■ EXERCISE INSTRUCTIONS:
Data follows below. Repeat exactly the lines between the line holding "tlerische Handarbeiten" and the line holding "Die dünne Schicht der Kultur", inclusive, and nothing more; drop pictures.

++++++

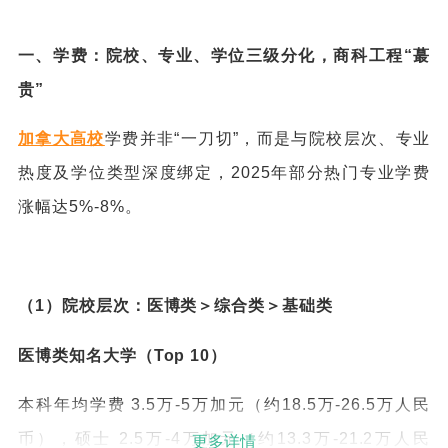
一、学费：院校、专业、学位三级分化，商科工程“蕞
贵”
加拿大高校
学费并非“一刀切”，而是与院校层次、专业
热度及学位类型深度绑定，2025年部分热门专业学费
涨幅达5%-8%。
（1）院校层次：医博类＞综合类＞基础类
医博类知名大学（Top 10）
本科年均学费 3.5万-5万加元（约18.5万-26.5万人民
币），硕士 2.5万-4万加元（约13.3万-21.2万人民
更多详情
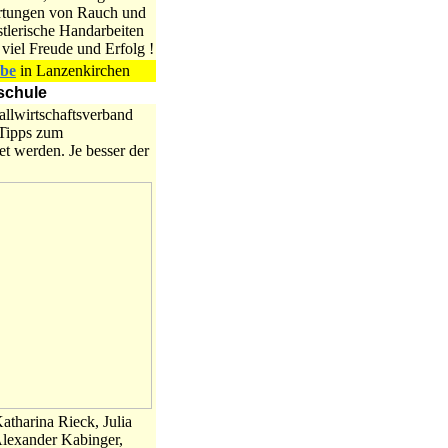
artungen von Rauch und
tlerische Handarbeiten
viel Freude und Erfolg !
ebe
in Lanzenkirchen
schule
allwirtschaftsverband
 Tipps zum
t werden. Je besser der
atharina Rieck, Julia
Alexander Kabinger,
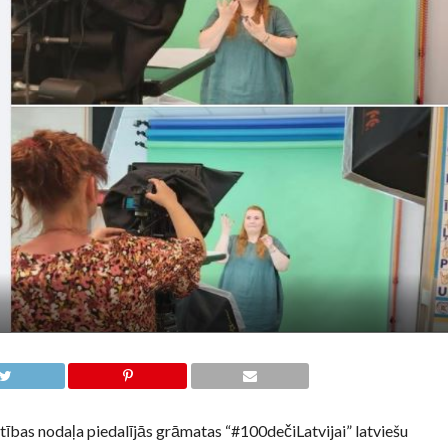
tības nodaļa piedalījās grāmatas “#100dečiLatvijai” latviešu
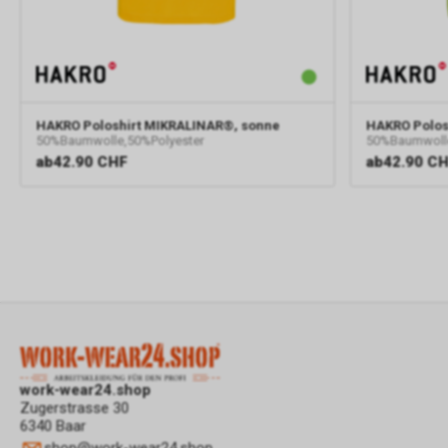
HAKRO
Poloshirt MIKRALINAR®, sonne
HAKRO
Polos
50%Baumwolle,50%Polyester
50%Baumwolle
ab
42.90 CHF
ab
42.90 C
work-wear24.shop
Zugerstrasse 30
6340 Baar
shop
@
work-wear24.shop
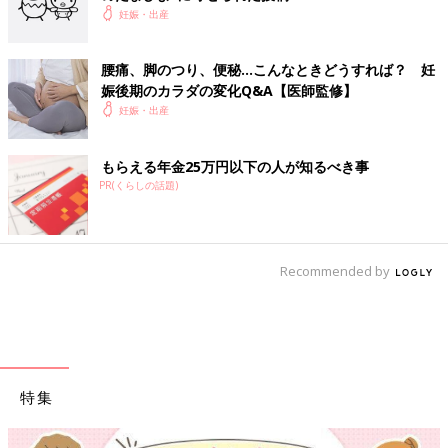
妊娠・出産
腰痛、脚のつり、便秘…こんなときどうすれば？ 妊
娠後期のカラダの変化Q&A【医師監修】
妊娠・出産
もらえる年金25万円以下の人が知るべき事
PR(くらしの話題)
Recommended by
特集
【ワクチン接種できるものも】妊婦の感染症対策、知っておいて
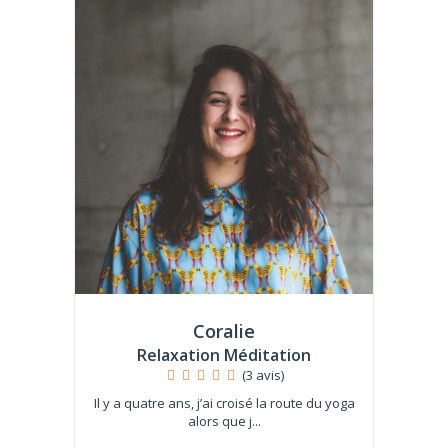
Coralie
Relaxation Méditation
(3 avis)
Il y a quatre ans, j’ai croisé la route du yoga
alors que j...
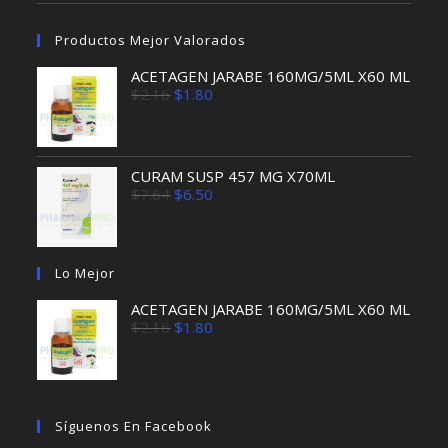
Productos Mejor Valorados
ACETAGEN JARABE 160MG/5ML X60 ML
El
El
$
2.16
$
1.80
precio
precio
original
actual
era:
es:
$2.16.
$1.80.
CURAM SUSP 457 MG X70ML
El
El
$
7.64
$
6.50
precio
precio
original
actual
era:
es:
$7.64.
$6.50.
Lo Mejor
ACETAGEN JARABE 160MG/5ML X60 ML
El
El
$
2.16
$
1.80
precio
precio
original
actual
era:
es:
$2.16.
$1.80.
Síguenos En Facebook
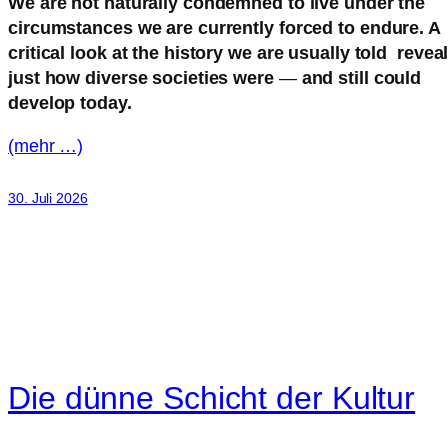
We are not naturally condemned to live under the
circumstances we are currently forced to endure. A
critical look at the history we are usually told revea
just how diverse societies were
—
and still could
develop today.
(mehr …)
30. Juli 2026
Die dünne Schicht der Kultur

++++++

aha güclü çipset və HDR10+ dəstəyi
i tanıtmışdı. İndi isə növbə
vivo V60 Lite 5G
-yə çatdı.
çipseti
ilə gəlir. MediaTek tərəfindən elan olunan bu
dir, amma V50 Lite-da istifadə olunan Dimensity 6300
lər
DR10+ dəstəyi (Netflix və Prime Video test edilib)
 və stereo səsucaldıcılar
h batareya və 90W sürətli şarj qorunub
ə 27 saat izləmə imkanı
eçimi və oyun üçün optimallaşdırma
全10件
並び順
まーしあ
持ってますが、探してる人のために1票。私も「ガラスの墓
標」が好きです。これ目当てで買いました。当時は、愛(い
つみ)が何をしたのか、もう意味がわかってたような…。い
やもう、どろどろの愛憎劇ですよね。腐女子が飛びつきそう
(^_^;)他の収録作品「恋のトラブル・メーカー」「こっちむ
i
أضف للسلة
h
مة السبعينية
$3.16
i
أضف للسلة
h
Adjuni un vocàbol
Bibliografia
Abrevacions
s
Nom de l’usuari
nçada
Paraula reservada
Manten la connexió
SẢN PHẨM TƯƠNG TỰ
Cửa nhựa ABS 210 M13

++++++

■ TASK SOLUTION:
tlerische Handarbeiten
viel Freude und Erfolg !
ebe
in Lanzenkirchen
schule
allwirtschaftsverband
 Tipps zum
t werden. Je besser der
atharina Rieck, Julia
Alexander Kabinger,
tības nodaļa piedalījās grāmatas “#100dečiLatvijai” latviešu
HAKRO
Poloshirt MIKRALINAR®, sonne
HAKRO
Polos
50%Baumwolle,50%Polyester
50%Baumwolle
ab
42.90 CHF
ab
42.90 C
work-wear24.shop
Zugerstrasse 30
6340 Baar
shop
@
work-wear24.shop
妊娠・出産
腰痛、脚のつり、便秘…こんなときどうすれば？ 妊
娠後期のカラダの変化Q&A【医師監修】
妊娠・出産
もらえる年金25万円以下の人が知るべき事
PR(くらしの話題)
Recommended by
特集
【ワクチン接種できるものも】妊婦の感染症対策、知っておいて
Coralie
Relaxation Méditation
(3 avis)
Il y a quatre ans, j’ai croisé la route du yoga
alors que j...
Productos Mejor Valorados
ACETAGEN JARABE 160MG/5ML X60 ML
El
El
$
2.16
$
1.80
precio
precio
original
actual
era:
es:
$2.16.
$1.80.
CURAM SUSP 457 MG X70ML
El
El
$
7.64
$
6.50
precio
precio
original
actual
era:
es:
$7.64.
$6.50.
Lo Mejor
ACETAGEN JARABE 160MG/5ML X60 ML
El
El
$
2.16
$
1.80
precio
precio
original
actual
era:
es:
$2.16.
$1.80.
Síguenos En Facebook
We are not naturally condemned to live under the
circumstances we are currently forced to endure. A
critical look at the history we are usually told revea
just how diverse societies were
—
and still could
develop today.
(mehr …)
30. Juli 2026
Die dünne Schicht der Kultur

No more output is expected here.